Tim and Karen Beaty are wonderful people. They spend their mornings with God, perched in their respective comfy spots. They frequently tell my brother and me that they love us. They do the same to each other. They have cared for my grandparents, absorbing the pain of watching them age and pass away. They've taken us hiking and birdwatching in Yellowstone and the Grand Tetons. I count them among the great blessings of my life.

And until about age 25, I thought Tim and Karen were basically perfect—that when they gave me advice, it was right; that our relationship couldn't get any better. Psychologists call this idealization. In layman's terms, it means I put my parents on a pedestal. When I got old enough to see the Beatys not just as my mom and dad, but as distinct creatures with their own inner worlds and lives, the pedestal started to break; the ideal had a crack running through it. I began to see them as mere humans, and it stung.

Leslie Leyland Fields, who wrote this month's cover story, never had a chance to idealize her father. Abuse and abandonment kept her and her five siblings from ever forming a loving bond with their dad. Even as an adult, when Leslie determined to forgive him and reenter his life, he was defensive and disinterested. But a shift happened in Leslie:

I began to see him more fully. I realized I was not the only one jumped, robbed, and bleeding beside the road: he lay there too. . . . I was laying down his selfishness and crimes, and leaving them in the hands of God.

A central truth of the gospel is that every one of us, parent and child, bears the mark of original sin. Sinners are always raised by sinners. The magnitude of the sin is different in each family, but seeds of selfishness, impatience, and malice are in them all. Without the intervening grace of God—whether by common grace or the grace of salvation—we're doomed to repeat the mistakes of the generations before us.

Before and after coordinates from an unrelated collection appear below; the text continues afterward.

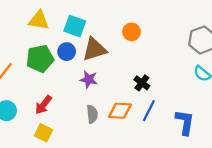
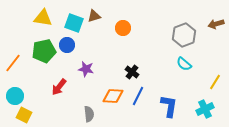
brown triangle: (94, 49) -> (94, 16), moved, size x0.6
red arrow: (43, 105) -> (59, 87), moved
gray semicircle: (92, 114) -> (89, 114), moved
yellow square: (43, 133) -> (24, 115), moved

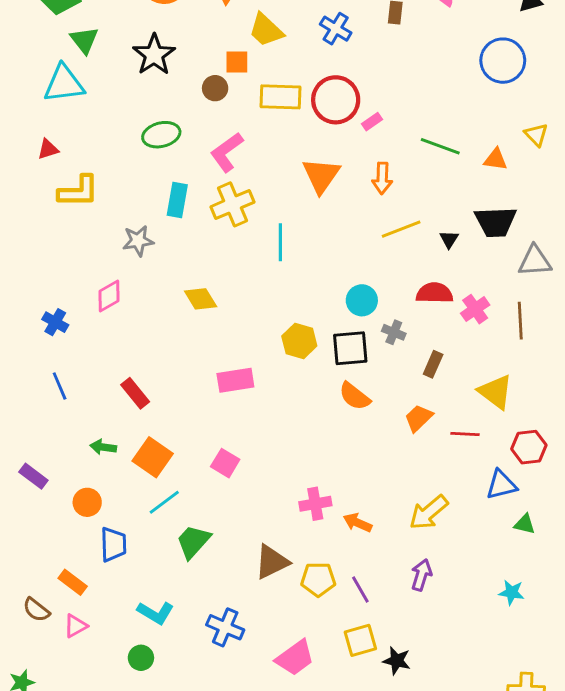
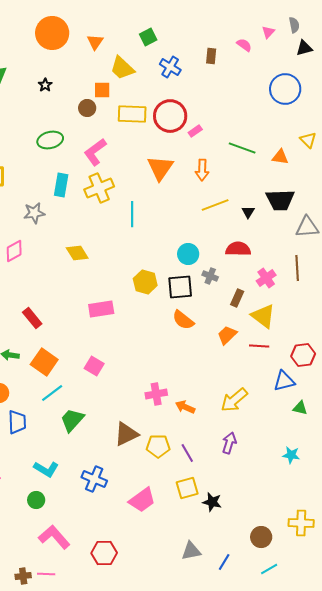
black star: (154, 55) -> (45, 85), size x0.5
pink cross: (475, 309) -> (266, 278), moved
yellow triangle: (496, 392) -> (263, 316), moved

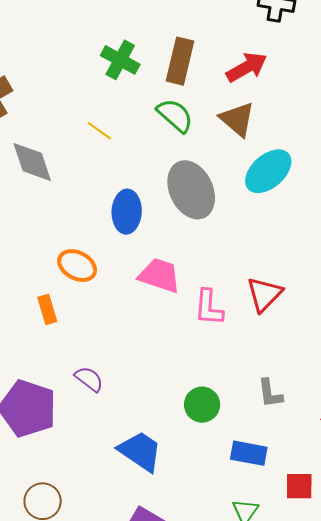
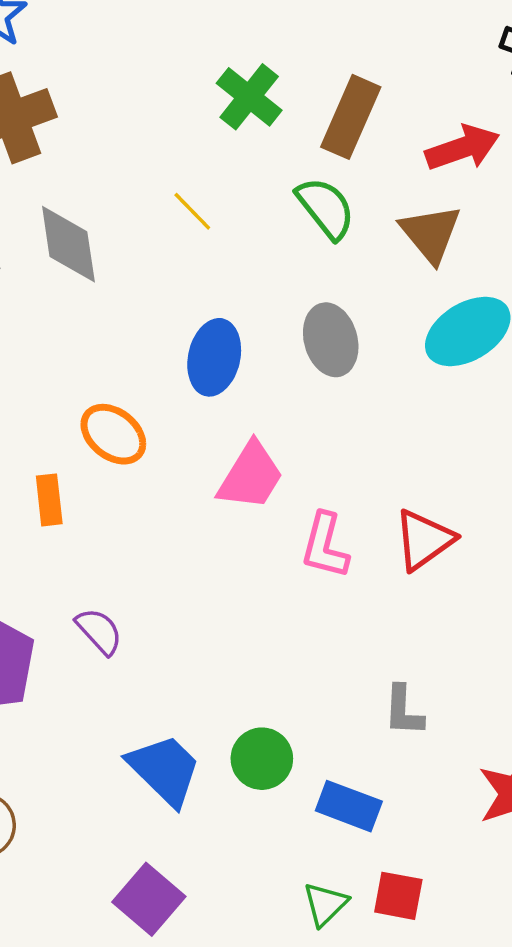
gray ellipse: (191, 190) -> (331, 340), size x0.7
pink trapezoid: (159, 275) -> (251, 476), turned 93
green circle: (202, 405) -> (262, 759), moved
red square: (299, 486) -> (398, 896), moved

Another central truth of the gospel is that grace is enough to pull us out of the muck of sin into a glorious life in Christ. It's what made Dietrich Bonhoeffer not just an eccentric dissident obsessed with fashion but a hero of the faith. It's what can make parenting not an elusive quest for "happiness" but a journey of joy. It's what makes the church not a squabbling social club but a loving family. And it's what empowers my parents and me to accept and enjoy one another after nearly 30 years of life together, mere humans though we are.